The words landed like a stone in my stomach.
“What do you mean?” I asked, already moving toward the stairs. My hands were shaking.
“She woke early,” Brindle said, gliding beside me as I climbed. “She was confused. Said everything felt… heavy. Her aura’s dimming.”
Dim. That word again. I hated how easily it applied to her now. Hated that I understood exactly what Brindle meant.
I pushed the bedroom door open with my shoulder.

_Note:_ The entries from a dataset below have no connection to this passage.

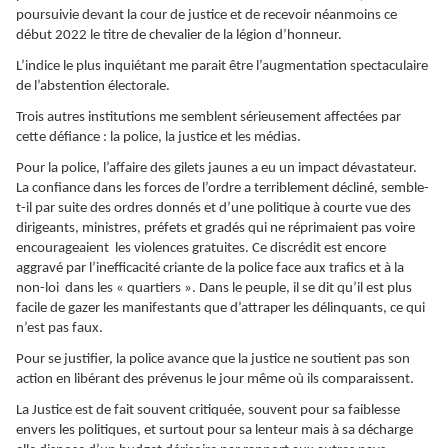
poursuivie devant la cour de justice et de recevoir néanmoins ce
début 2022 le titre de chevalier de la légion d’honneur.
L’indice le plus inquiétant me parait être l’augmentation spectaculaire
de l’abstention électorale.
Trois autres institutions me semblent sérieusement affectées par
cette défiance : la police, la justice et les médias.
Pour la police, l’affaire des gilets jaunes a eu un impact dévastateur.
La confiance dans les forces de l’ordre a terriblement décliné, semble-
t-il par suite des ordres donnés et d’une politique à courte vue des
dirigeants, ministres, préfets et gradés qui ne réprimaient pas voire
encourageaient les violences gratuites. Ce discrédit est encore
aggravé par l’inefficacité criante de la police face aux trafics et à la
non-loi dans les « quartiers ». Dans le peuple, il se dit qu’il est plus
facile de gazer les manifestants que d’attraper les délinquants, ce qui
n’est pas faux.
Pour se justifier, la police avance que la justice ne soutient pas son
action en libérant des prévenus le jour même où ils comparaissent.
La Justice est de fait souvent critiquée, souvent pour sa faiblesse
envers les politiques, et surtout pour sa lenteur mais à sa décharge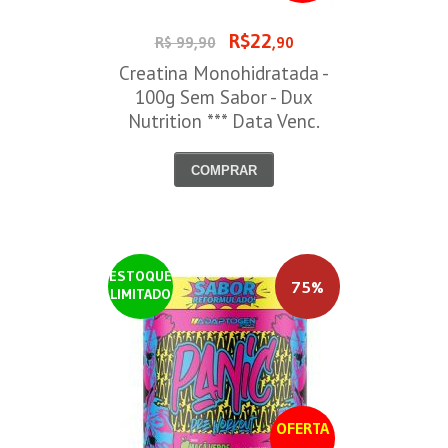
R$22
R$ 99,90
,90
Creatina Monohidratada -
100g Sem Sabor - Dux
Nutrition *** Data Venc.
30/09/2026
COMPRAR
ESTOQUE
75%
LIMITADO
OFERTA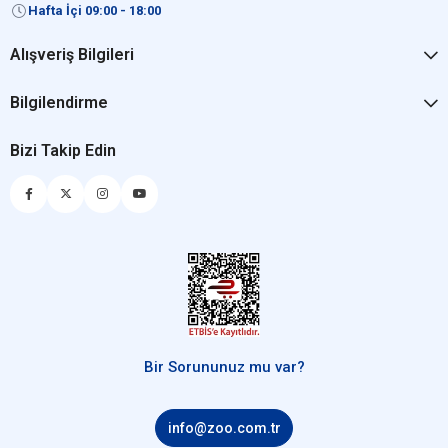
Hafta İçi 09:00 - 18:00
Alışveriş Bilgileri
Bilgilendirme
Bizi Takip Edin
Bir Sorununuz mu var?
info@zoo.com.tr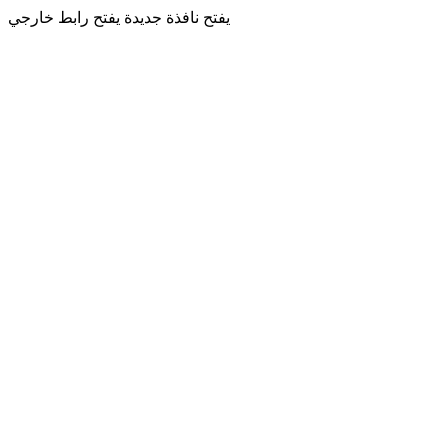
يفتح نافذة جديدة
يفتح رابط خارجي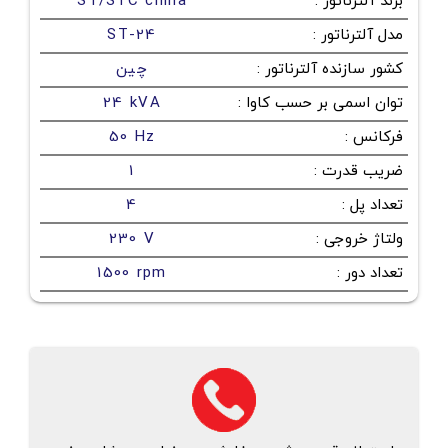
برند آلترناتور
:
ST/STC china
مدل آلترناتور
:
ST-24
کشور سازنده آلترناتور
:
چین
توان اسمی بر حسب کاوا
:
24 kVA
فرکانس
:
50 Hz
ضریب قدرت
:
1
تعداد پل
:
4
ولتاژ خروجی
:
230 V
تعداد دور
:
1500 rpm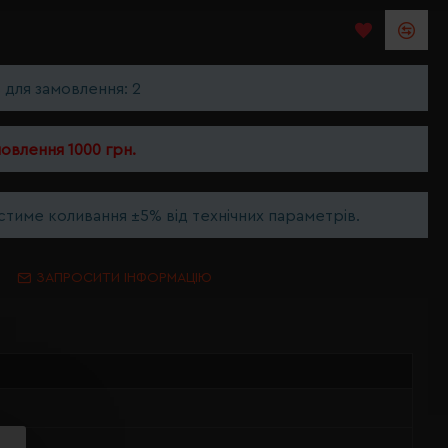
ь для замовлення: 2
мовлення 1000 грн.
тиме коливання ±5% від технічних параметрів.
ЗАПРОСИТИ ІНФОРМАЦІЮ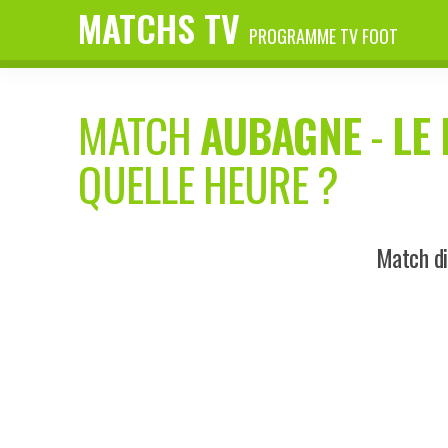
MATCHS TV
PROGRAMME TV FOOT
MATCH
AUBAGNE
-
LE
QUELLE HEURE ?
Match di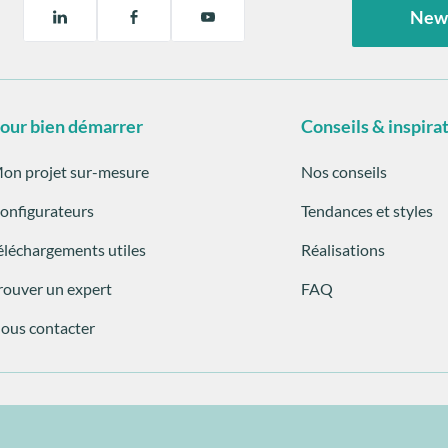
New
our bien démarrer
Conseils & inspira
on projet sur-mesure
Nos conseils
onfigurateurs
Tendances et styles
éléchargements utiles
Réalisations
rouver un expert
FAQ
ous contacter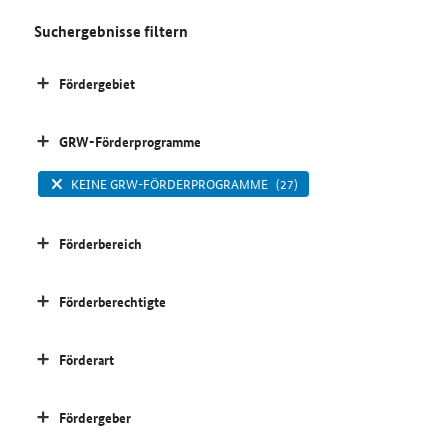
Suchergebnisse filtern
Fördergebiet
GRW-Förderprogramme
KEINE GRW-FÖRDERPROGRAMME
(27)
Förderbereich
Förderberechtigte
Förderart
Fördergeber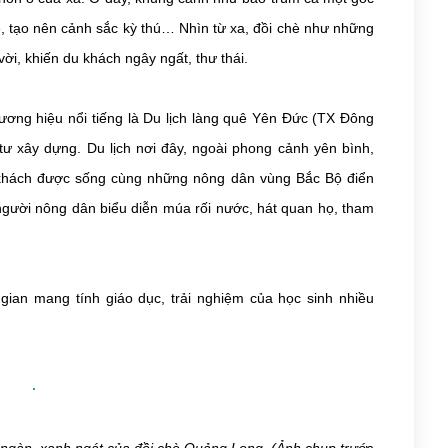
 tạo nên cảnh sắc kỳ thú… Nhìn từ xa, đồi chè như những
ời, khiến du khách ngây ngất, thư thái.
hương hiệu nổi tiếng là Du lịch làng quê Yên Đức (TX Đông
ư xây dựng. Du lịch nơi đây, ngoài phong cảnh yên bình,
 khách được sống cùng những nông dân vùng Bắc Bộ điển
người nông dân biểu diễn múa rối nước, hát quan họ, tham
g gian mang tính giáo dục, trải nghiệm của học sinh nhiều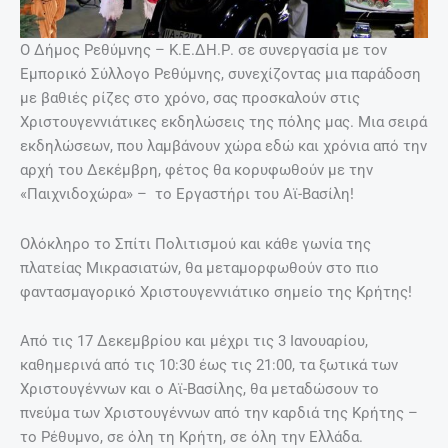
Ο Δήμος Ρεθύμνης – Κ.Ε.ΔΗ.Ρ. σε συνεργασία με τον
Εμπορικό Σύλλογο Ρεθύμνης, συνεχίζοντας μια παράδοση
με βαθιές ρίζες στο χρόνο, σας προσκαλούν στις
Χριστουγεννιάτικες εκδηλώσεις της πόλης μας. Μια σειρά
εκδηλώσεων, που λαμβάνουν χώρα εδώ και χρόνια από την
αρχή του Δεκέμβρη, φέτος θα κορυφωθούν με την
«Παιχνιδοχώρα» – το Εργαστήρι του Αϊ-Βασίλη!
Ολόκληρο το Σπίτι Πολιτισμού και κάθε γωνία της
πλατείας Μικρασιατών, θα μεταμορφωθούν στο πιο
φαντασμαγορικό Χριστουγεννιάτικο σημείο της Κρήτης!
Από τις 17 Δεκεμβρίου και μέχρι τις 3 Ιανουαρίου,
καθημερινά από τις 10:30 έως τις 21:00, τα ξωτικά των
Χριστουγέννων και ο Αϊ-Βασίλης, θα μεταδώσουν το
πνεύμα των Χριστουγέννων από την καρδιά της Κρήτης –
το Ρέθυμνο, σε όλη τη Κρήτη, σε όλη την Ελλάδα.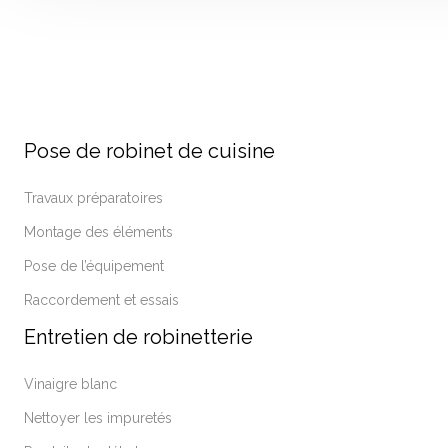
Pose de robinet de cuisine
Travaux préparatoires
Montage des éléments
Pose de l’équipement
Raccordement et essais
Entretien de robinetterie
Vinaigre blanc
Nettoyer les impuretés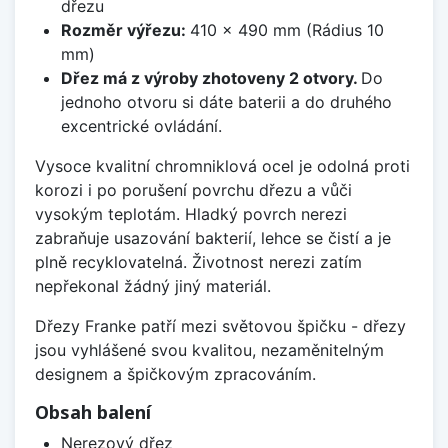
dřezu
Rozměr výřezu:
410 × 490 mm (Rádius 10
mm)
Dřez má z výroby zhotoveny 2 otvory.
Do
jednoho otvoru si dáte baterii a do druhého
excentrické ovládání.
Vysoce kvalitní chromniklová ocel je odolná proti
korozi i po porušení povrchu dřezu a vůči
vysokým teplotám. Hladký povrch nerezi
zabraňuje usazování bakterií, lehce se čistí a je
plně recyklovatelná. Životnost nerezi zatím
nepřekonal žádný jiný materiál.
Dřezy Franke patří mezi světovou špičku - dřezy
jsou vyhlášené svou kvalitou, nezaměnitelným
designem a špičkovým zpracováním.
Obsah balení
Nerezový dřez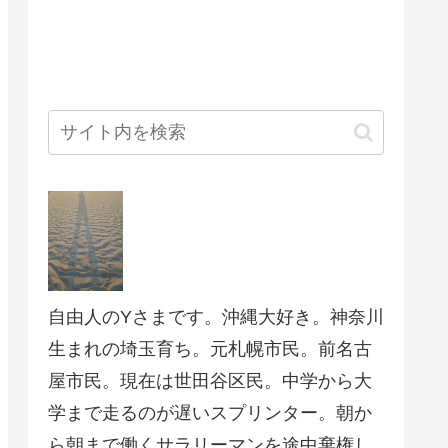
自由人のYさまです。沖縄大好き。神奈川
生まれの埼玉育ち。元札幌市民。前名古
屋市民。現在は世田谷区民。中学から大
学まで走るのが遅いスプリンター。朝か
ら朝まで働くサラリーマンを途中棄権し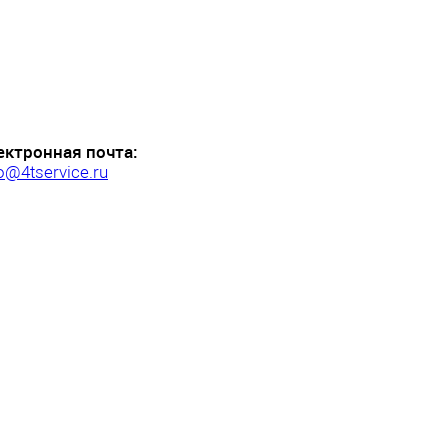
ектронная почта:
o@4tservice.ru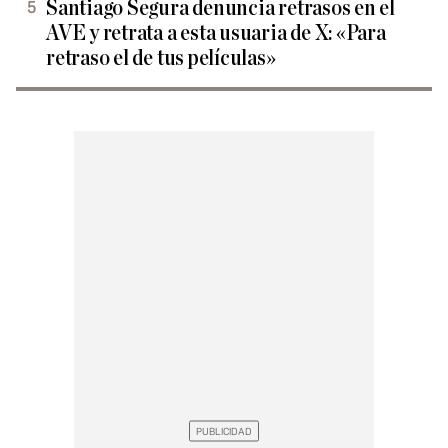
Santiago Segura denuncia retrasos en el
AVE y retrata a esta usuaria de X: «Para
retraso el de tus películas»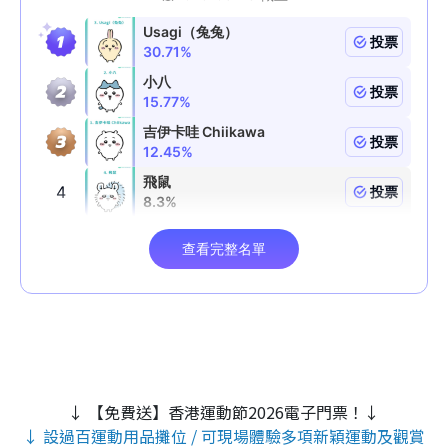
↓ 【免費送】香港運動節2026電子門票！↓
↓ 設過百運動用品攤位 / 可現場體驗多項新穎運動及觀賞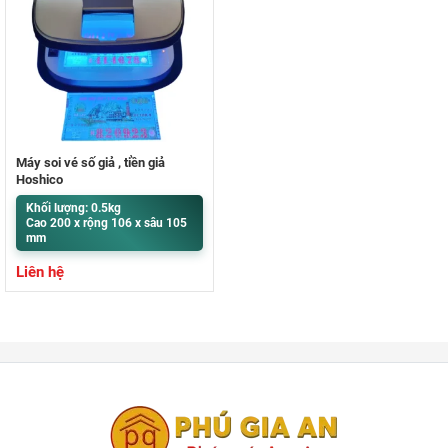
Máy soi vé số giả , tiền giả
Hoshico
Khối lượng: 0.5kg
Cao 200 x rộng 106 x sâu 105
mm
Liên hệ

Maeve lay curled small and still under the patchwork quilt, her skin flushed high on her cheeks but pale everywhere else. Her curls were damp against her forehead. The compass was clutched tightly to her chest—her fingers bone-white around it—and the needle inside spun in slow, uneven arcs, ticking faintly each time it jumped direction.
“Maeve.” My voice cracked.
She didn’t answer. Her eyelids fluttered but didn’t lift. Her lips parted, shaping soundless words.
I dropped to my knees beside the bed, reaching for her.
“I’m here, love. I’ve got you.” I brushed her hair back, felt the heat radiating from her skin. Her body barely stirred when I slid my arms under her and lifted her against my chest. She felt heavier than she should have, limp and warm and far too still.
Brindle landed beside the bed, her wings no longer flickering with their usual brightness. Her hands moved with practiced precision as she reached for the small rune stone on the side table, the one Sylwen had given us.
She muttered something low under her breath—old words, the kind that hummed in the bones instead of the ears—and the stone flared with a pulse of light, casting a lattice of pale runes across Maeve’s chest before sinking inward, disappearing into her skin.
“It’s holding,” Brindle said quietly. “For now. But she’s slipping, Rowena.”
“Then fix it.” My voice came out sharp.
Brindle didn’t flinch. “This isn’t just magic. It’s blood. Legacy. I can slow it, but I can’t stop what’s inside her.”
I clutched Maeve tighter, my palm spread protectively across her back, her cheek pressed to the hollow of my throat. “There has to be something—some spell, some tonic, some name I haven’t said yet—”
“Don’t act out of fear. Not now.” Brindle placed a hand on my arm, her touch light but steady. “Let's figure this out.”
I didn’t move. Didn’t speak. The ward’s light had already faded. The compass in Maeve’s hands still spun. This wasn’t holding. And the pressure in my chest—the one that had lived there since the day I found Maeve on my doorstep—spiked until I could barely breathe around it.
Help wouldn’t come. Not from the Guild. Not from the Runery. Not from Kazrek. Not from old stories or borrowed spells. This was up to me.
Like it had always been.
I rose to my feet with Maeve still in my arms.